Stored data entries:

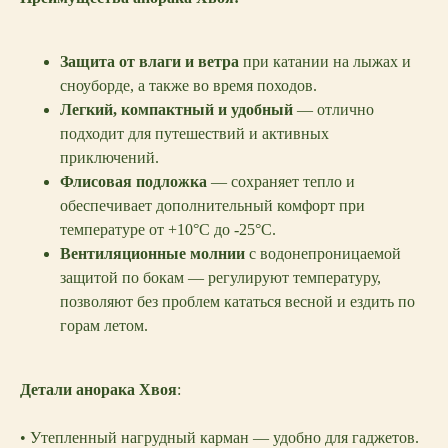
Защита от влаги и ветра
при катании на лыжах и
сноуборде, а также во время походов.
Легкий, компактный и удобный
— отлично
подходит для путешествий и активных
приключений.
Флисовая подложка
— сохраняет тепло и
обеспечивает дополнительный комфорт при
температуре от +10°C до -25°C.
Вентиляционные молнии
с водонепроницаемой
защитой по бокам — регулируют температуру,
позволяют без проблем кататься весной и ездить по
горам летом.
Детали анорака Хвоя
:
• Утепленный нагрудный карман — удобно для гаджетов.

---

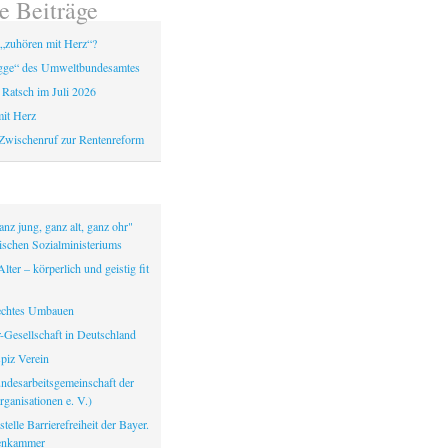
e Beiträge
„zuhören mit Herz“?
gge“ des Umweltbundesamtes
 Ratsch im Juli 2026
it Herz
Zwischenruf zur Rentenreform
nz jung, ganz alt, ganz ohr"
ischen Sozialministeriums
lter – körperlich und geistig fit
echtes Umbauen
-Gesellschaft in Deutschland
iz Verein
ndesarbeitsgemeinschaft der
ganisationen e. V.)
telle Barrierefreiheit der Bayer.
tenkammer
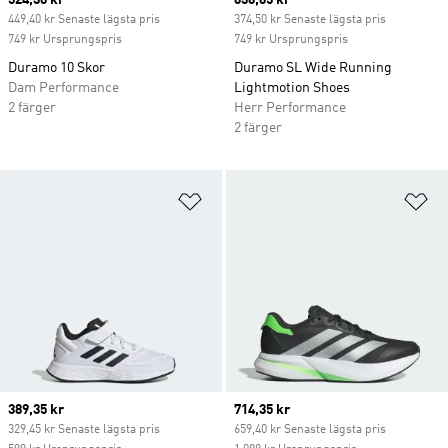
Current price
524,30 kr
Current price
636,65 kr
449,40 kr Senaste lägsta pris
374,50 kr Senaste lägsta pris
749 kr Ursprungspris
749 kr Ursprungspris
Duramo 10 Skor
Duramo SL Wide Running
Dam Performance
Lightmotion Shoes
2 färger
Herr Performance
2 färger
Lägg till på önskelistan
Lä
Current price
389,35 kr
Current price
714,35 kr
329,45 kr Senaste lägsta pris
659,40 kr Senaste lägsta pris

Your assignment: Every line that contains the string "Senaste" should be copied from the entries.

Task output:
449,40 kr Senaste lägsta pris
374,50 kr Senaste lägsta pris
329,45 kr Senaste lägsta pris
659,40 kr Senaste lägsta pris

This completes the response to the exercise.